Question: How do you calibrate a judge?

Build a labeled set with consented or sanitized transcripts, retrieved passages, answer text, and any audio-specific human ratings needed for the task. Compare judge decisions to human labels, inspect disagreements, measure precision and recall by slice, lock the judge prompt and model version, hide system identity during grading, randomize pairwise order when comparing releases, and avoid using the judge as the only launch gate for high-risk behavior.

Risky Uses

Replacing human labels for safety-critical cases, judging private content without retention controls, scoring speech quality with a text-only judge, or using a judge that shares the same blind spots as the generator.

Question: What should be logged for judge outputs?

Log judge model version, prompt version, rubric, score, reason category, request trace ID, and redacted inputs when allowed. Recheck calibration after judge model or prompt updates, and keep enough metadata to reproduce decisions without making the monitoring system a private-data sink.

Incident Drills

Quality Debugging Prompts

Incident 1: RAG Grounding Scores Improved, Complaints Increased

Offline faithfulness improved after a retriever update, but users report that spoken answers are less useful.

Hidden answer: debug path

Check whether the eval set overrepresents written queries instead of ASR transcripts, whether retrieved chunks are too long for spoken answers, whether citations are correct but answers omit the user's actual intent, and whether TTS latency or prosody makes good text feel bad. Compare query ASR, retrieval recall, generator answer, TTS output, and user task completion on the same traces.

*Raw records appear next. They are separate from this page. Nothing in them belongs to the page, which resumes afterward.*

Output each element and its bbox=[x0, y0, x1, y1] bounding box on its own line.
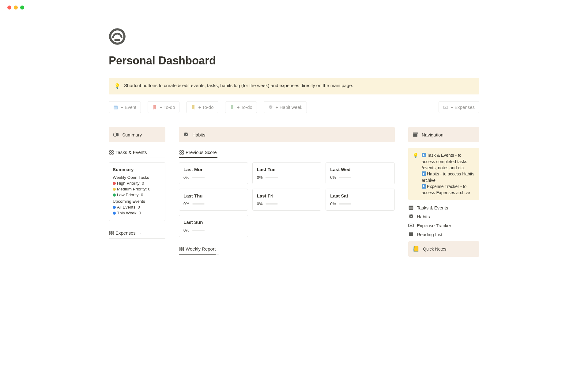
card-title: Last Fri bbox=[257, 193, 317, 198]
add-todo-red-button[interactable]: + To-do bbox=[148, 101, 179, 113]
lightbulb-icon: 💡 bbox=[413, 152, 419, 196]
progress-bar bbox=[266, 203, 278, 205]
percent-label: 0% bbox=[330, 175, 336, 180]
percent-label: 0% bbox=[183, 201, 189, 206]
progress-bar bbox=[339, 203, 351, 205]
card-title: Last Sat bbox=[330, 193, 390, 198]
gallery-icon bbox=[109, 150, 114, 155]
percent-label: 0% bbox=[330, 201, 336, 206]
progress-bar bbox=[339, 177, 351, 178]
weekly-report-tabs: Weekly Report bbox=[179, 244, 219, 255]
bookmark-icon bbox=[152, 105, 157, 110]
yellow-dot-icon bbox=[113, 188, 116, 191]
callout-body: Task & Events - to access completed task… bbox=[422, 152, 475, 196]
add-habit-week-button[interactable]: + Habit week bbox=[264, 101, 307, 113]
arrow-icon bbox=[422, 153, 426, 157]
progress-bar bbox=[192, 177, 205, 178]
shortcut-button-row: + Event + To-do + To-do + To-do + Habit … bbox=[109, 101, 479, 113]
book-icon bbox=[408, 232, 414, 237]
badge-check-icon bbox=[183, 132, 189, 137]
minimize-window-button[interactable] bbox=[14, 6, 18, 10]
chevron-down-icon: ⌄ bbox=[138, 231, 141, 235]
summary-card[interactable]: Summary Weekly Open Tasks High Priority:… bbox=[109, 162, 165, 221]
page-icon[interactable] bbox=[109, 28, 126, 45]
tab-previous-score[interactable]: Previous Score bbox=[179, 148, 217, 158]
tab-label: Weekly Report bbox=[186, 246, 216, 251]
callout-line: Task & Events - to access completed task… bbox=[422, 152, 475, 171]
card-title: Last Thu bbox=[183, 193, 243, 198]
tab-label: Expenses bbox=[115, 230, 136, 236]
add-todo-yellow-button[interactable]: + To-do bbox=[186, 101, 218, 113]
percent-label: 0% bbox=[183, 175, 189, 180]
note-icon: 📒 bbox=[413, 246, 419, 252]
button-label: + To-do bbox=[160, 105, 175, 110]
add-event-button[interactable]: + Event bbox=[109, 101, 141, 113]
tab-expenses[interactable]: Expenses ⌄ bbox=[109, 228, 142, 239]
habit-card-tue[interactable]: Last Tue 0% bbox=[252, 162, 322, 184]
divider bbox=[109, 73, 479, 73]
habits-header: Habits bbox=[179, 127, 395, 142]
percent-label: 0% bbox=[257, 175, 263, 180]
link-label: Habits bbox=[417, 214, 430, 219]
progress-bar bbox=[192, 230, 205, 231]
habit-card-wed[interactable]: Last Wed 0% bbox=[326, 162, 395, 184]
percent-label: 0% bbox=[183, 228, 189, 232]
add-todo-green-button[interactable]: + To-do bbox=[225, 101, 257, 113]
navigation-info-callout: 💡 Task & Events - to access completed ta… bbox=[408, 148, 479, 200]
callout-line: Expense Tracker - to access Expenses arc… bbox=[422, 183, 475, 196]
progress-bar bbox=[192, 203, 205, 205]
quick-notes-label: Quick Notes bbox=[423, 247, 446, 251]
bookmark-icon bbox=[191, 105, 196, 110]
button-label: + To-do bbox=[198, 105, 213, 110]
habit-card-fri[interactable]: Last Fri 0% bbox=[252, 189, 322, 211]
habit-card-thu[interactable]: Last Thu 0% bbox=[179, 189, 248, 211]
navigation-links: Tasks & Events Habits Expense Tracker Re… bbox=[408, 205, 479, 237]
section-title: Summary bbox=[122, 132, 142, 137]
navigation-header: Navigation bbox=[408, 127, 479, 142]
low-priority-line: Low Priority: 0 bbox=[113, 193, 161, 197]
nav-link-reading-list[interactable]: Reading List bbox=[408, 232, 479, 237]
link-label: Expense Tracker bbox=[417, 223, 451, 228]
archive-icon bbox=[413, 132, 418, 137]
habit-card-mon[interactable]: Last Mon 0% bbox=[179, 162, 248, 184]
section-title: Habits bbox=[192, 132, 205, 137]
divider bbox=[109, 120, 479, 120]
chevron-down-icon: ⌄ bbox=[149, 150, 153, 155]
calendar-icon bbox=[408, 205, 414, 210]
nav-link-expense-tracker[interactable]: Expense Tracker bbox=[408, 223, 479, 228]
all-events-line: All Events: 0 bbox=[113, 205, 161, 209]
habit-card-sat[interactable]: Last Sat 0% bbox=[326, 189, 395, 211]
tasks-events-tabs: Tasks & Events ⌄ bbox=[109, 148, 165, 158]
expenses-tabs: Expenses ⌄ bbox=[109, 228, 165, 239]
info-callout: 💡 Shortcut buttons to create & edit even… bbox=[109, 78, 479, 94]
add-expenses-button[interactable]: + Expenses bbox=[439, 101, 479, 113]
close-window-button[interactable] bbox=[7, 6, 11, 10]
nav-link-habits[interactable]: Habits bbox=[408, 214, 479, 219]
upcoming-events-label: Upcoming Events bbox=[113, 199, 161, 204]
weekly-open-label: Weekly Open Tasks bbox=[113, 175, 161, 180]
tab-weekly-report[interactable]: Weekly Report bbox=[179, 244, 216, 255]
tab-tasks-events[interactable]: Tasks & Events ⌄ bbox=[109, 148, 153, 158]
cash-icon bbox=[408, 223, 414, 228]
summary-header: Summary bbox=[109, 127, 165, 142]
contrast-icon bbox=[113, 132, 119, 137]
section-title: Navigation bbox=[422, 132, 443, 137]
fullscreen-window-button[interactable] bbox=[20, 6, 24, 10]
blue-dot-icon bbox=[113, 206, 116, 209]
card-title: Summary bbox=[113, 167, 161, 172]
badge-check-icon bbox=[408, 214, 414, 219]
progress-bar bbox=[266, 177, 278, 178]
high-priority-line: High Priority: 0 bbox=[113, 181, 161, 186]
percent-label: 0% bbox=[257, 201, 263, 206]
arrow-icon bbox=[422, 171, 426, 176]
gallery-icon bbox=[109, 231, 114, 235]
nav-link-tasks-events[interactable]: Tasks & Events bbox=[408, 205, 479, 210]
card-title: Last Sun bbox=[183, 220, 243, 225]
link-label: Reading List bbox=[417, 232, 442, 237]
gallery-icon bbox=[179, 247, 184, 251]
tab-label: Previous Score bbox=[186, 150, 217, 155]
habit-card-sun[interactable]: Last Sun 0% bbox=[179, 215, 248, 237]
blue-dot-icon bbox=[113, 212, 116, 215]
tab-label: Tasks & Events bbox=[115, 150, 147, 155]
quick-notes-block[interactable]: 📒 Quick Notes bbox=[408, 241, 479, 257]
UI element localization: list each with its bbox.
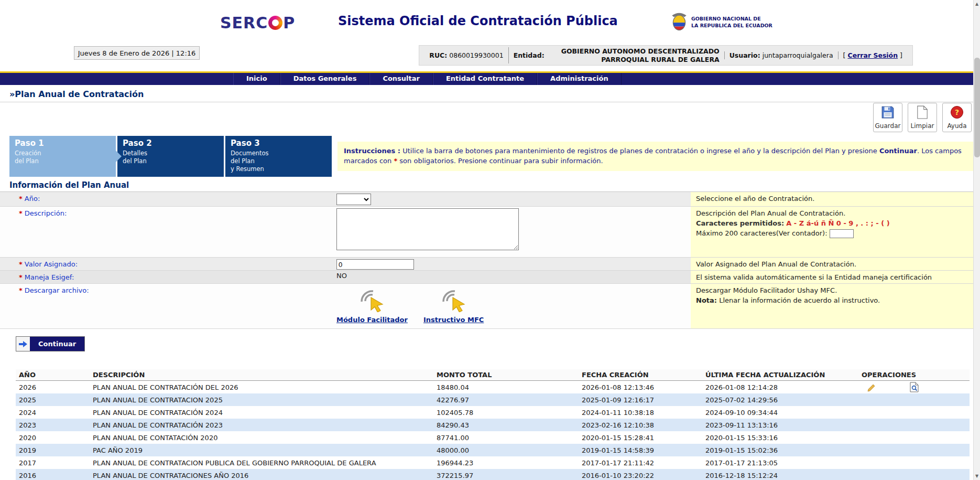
year-cell: 2025 [19, 396, 93, 404]
amount-cell: 48000.00 [437, 446, 582, 454]
nav-bar: InicioDatos GeneralesConsultarEntidad Co… [0, 71, 980, 85]
updated-cell: 2019-01-15 15:02:36 [705, 446, 862, 454]
descripcion-help-line3: Máximo 200 caracteres(Ver contador): [696, 229, 975, 239]
cerrar-sesion-link[interactable]: Cerrar Sesión [847, 51, 898, 59]
ayuda-button[interactable]: ? Ayuda [942, 103, 972, 132]
column-header-descripcion: DESCRIPCIÓN [93, 371, 437, 379]
limpiar-label: Limpiar [911, 122, 934, 130]
info-bar: Jueves 8 de Enero de 2026 | 12:16 RUC:08… [0, 45, 980, 66]
descripcion-help: Descripción del Plan Anual de Contrataci… [691, 207, 980, 257]
created-cell: 2026-01-08 12:13:46 [582, 383, 705, 391]
updated-cell: 2020-01-15 15:33:16 [705, 434, 862, 442]
esigef-value: NO [331, 271, 691, 283]
descargar-control: Módulo Facilitador Instructivo MFC [331, 284, 691, 328]
updated-cell: 2025-07-02 14:29:56 [705, 396, 862, 404]
datetime-box: Jueves 8 de Enero de 2026 | 12:16 [74, 46, 200, 60]
scrollbar-up-icon[interactable]: ▲ [974, 0, 980, 8]
column-header-operaciones: OPERACIONES [862, 371, 970, 379]
description-cell: PLAN ANUAL DE CONTRATACION PUBLICA DEL G… [93, 459, 437, 467]
clear-document-icon [917, 105, 928, 121]
vertical-scrollbar[interactable]: ▲ ▼ [973, 0, 980, 480]
ecuador-crest-icon [671, 12, 688, 33]
created-cell: 2024-01-11 10:38:18 [582, 409, 705, 417]
nav-item-datos-generales[interactable]: Datos Generales [280, 73, 370, 85]
svg-text:?: ? [955, 108, 959, 116]
instructivo-mfc-link[interactable]: Instructivo MFC [423, 316, 484, 324]
steps-row: Paso 1Creación del PlanPaso 2Detalles de… [9, 136, 976, 177]
ruc-value: 0860019930001 [449, 51, 503, 59]
form-row-anio: *Año: Seleccione el año de Contratación. [0, 192, 980, 207]
anio-select[interactable] [336, 194, 371, 205]
guardar-label: Guardar [875, 122, 901, 130]
anio-control [331, 192, 691, 206]
table-row: 2024PLAN ANUAL DE CONTRATACIÓN 202410240… [16, 406, 970, 419]
arrow-right-icon [16, 337, 30, 351]
nav-item-administración[interactable]: Administración [537, 73, 622, 85]
step-subtitle: Detalles del Plan [123, 150, 219, 165]
save-floppy-icon [881, 105, 895, 121]
amount-cell: 372215.97 [437, 472, 582, 479]
operations-cell [862, 382, 970, 392]
form-row-valor: *Valor Asignado: Valor Asignado del Plan… [0, 258, 980, 271]
steps: Paso 1Creación del PlanPaso 2Detalles de… [9, 136, 333, 177]
nav-item-consultar[interactable]: Consultar [369, 73, 433, 85]
amount-cell: 196944.23 [437, 459, 582, 467]
table-row: 2020PLAN ANUAL DE CONTATACIÓN 202087741.… [16, 431, 970, 444]
edit-plan-icon[interactable] [867, 382, 877, 392]
limpiar-button[interactable]: Limpiar [908, 103, 937, 132]
page-title: »Plan Anual de Contratación [9, 89, 144, 99]
step-title: Paso 2 [123, 138, 219, 148]
step-3[interactable]: Paso 3Documentos del Plan y Resumen [225, 136, 332, 177]
form-row-descargar: *Descargar archivo: Módulo Facilitador [0, 284, 980, 329]
column-header-ultima-actualizacion: ÚLTIMA FECHA ACTUALIZACIÓN [705, 371, 862, 379]
updated-cell: 2017-01-17 21:13:05 [705, 459, 862, 467]
guardar-button[interactable]: Guardar [873, 103, 902, 132]
created-cell: 2025-01-09 12:16:17 [582, 396, 705, 404]
amount-cell: 87741.00 [437, 434, 582, 442]
year-cell: 2019 [19, 446, 93, 454]
government-logo: GOBIERNO NACIONAL DE LA REPUBLICA DEL EC… [671, 12, 772, 33]
help-icon: ? [950, 105, 964, 121]
valor-label: *Valor Asignado: [0, 258, 331, 270]
instructions-box: Instrucciones : Utilice la barra de boto… [337, 142, 976, 171]
scrollbar-down-icon[interactable]: ▼ [974, 472, 980, 480]
created-cell: 2019-01-15 14:58:39 [582, 446, 705, 454]
descripcion-textarea[interactable] [336, 208, 519, 250]
esigef-label: *Maneja Esigef: [0, 271, 331, 283]
modulo-facilitador-link[interactable]: Módulo Facilitador [336, 316, 408, 324]
contador-input[interactable] [830, 229, 854, 238]
view-plan-icon[interactable] [910, 382, 919, 392]
updated-cell: 2024-09-10 09:34:44 [705, 409, 862, 417]
valor-asignado-input[interactable] [336, 259, 414, 270]
pac-table: AÑO DESCRIPCIÓN MONTO TOTAL FECHA CREACI… [16, 369, 970, 480]
form-row-esigef: *Maneja Esigef: NO El sistema valida aut… [0, 271, 980, 284]
step-2[interactable]: Paso 2Detalles del Plan [117, 136, 224, 177]
title-row: »Plan Anual de Contratación [0, 85, 980, 102]
year-cell: 2026 [19, 383, 93, 391]
user-value: juntaparroquialgalera [763, 51, 833, 59]
top-header: SERCP Sistema Oficial de Contratación Pú… [0, 0, 980, 45]
ruc-segment: RUC:0860019930001 [424, 51, 508, 59]
nav-item-inicio[interactable]: Inicio [233, 73, 280, 85]
step-subtitle: Documentos del Plan y Resumen [231, 150, 326, 173]
instructions-text-3: son obligatorios. Presione continuar par… [397, 157, 603, 165]
sercop-logo-text-left: SERC [220, 14, 268, 32]
scrollbar-thumb[interactable] [974, 58, 980, 157]
amount-cell: 18480.04 [437, 383, 582, 391]
continuar-button[interactable]: Continuar [16, 336, 85, 351]
year-cell: 2023 [19, 421, 93, 429]
created-cell: 2016-01-10 23:20:22 [582, 472, 705, 479]
continuar-wrap: Continuar [16, 336, 980, 351]
description-cell: PLAN ANUAL DE CONTRATACIÓN 2023 [93, 421, 437, 429]
step-1[interactable]: Paso 1Creación del Plan [9, 136, 116, 177]
toolbar: Guardar Limpiar ? Ayuda [873, 103, 972, 132]
amount-cell: 84290.43 [437, 421, 582, 429]
nav-item-entidad-contratante[interactable]: Entidad Contratante [433, 73, 537, 85]
esigef-help: El sistema valida automáticamente si la … [691, 271, 980, 283]
table-row: 2019PAC AÑO 201948000.002019-01-15 14:58… [16, 444, 970, 456]
year-cell: 2020 [19, 434, 93, 442]
amount-cell: 42276.97 [437, 396, 582, 404]
description-cell: PLAN ANUAL DE CONTATACIÓN 2020 [93, 434, 437, 442]
pac-table-body: 2026PLAN ANUAL DE CONTRATACIÓN DEL 20261… [16, 381, 970, 480]
column-header-fecha-creacion: FECHA CREACIÓN [582, 371, 705, 379]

Incident 2: Human Review Cost Tripled

A new monitoring rule sends too many voice-agent sessions to human review. Accuracy is better, but the operations team is overloaded.

Hidden answer: strong response

Measure alert precision, duplicate alerts per session, slice concentration, confidence thresholds, and whether a cheap automatic classifier can triage low-risk cases. Keep high-risk review paths, but tune routing, batch similar failures, sample for trend detection, and report the cost-quality tradeoff explicitly.

Lab

Build A Speech RAG Eval Sheet

Create a small, privacy-safe evaluation table for a voice RAG system. Use synthetic or sanitized examples only.

Inputs: write the spoken request, expected ASR pitfalls, allowed sanitized transcript, and the ground-truth document IDs or note that evidence is intentionally absent.
Retrieval: record sanitized ASR text, alternate hypotheses when available, normalized query text, top-k results, recall against expected evidence, and reranker notes.
Answer: score correctness, faithfulness to retrieved evidence, missing caveats, unsupported-answer behavior, refusal quality, retrieved-instruction resistance, and spoken clarity.
Latency: measure ASR partial time, retrieval time, LLM first token, first audio byte, and final audio.
Decision: write pass, fail, or needs human review with the rollback or mitigation action.

Question: What makes this lab advanced?

It connects offline model metrics to production decisions. An experienced engineer does not stop at "the model improved"; they define the user task, separate ASR noise from retrieval misses and generation errors, protect private data, price the review burden, and state what would block rollout.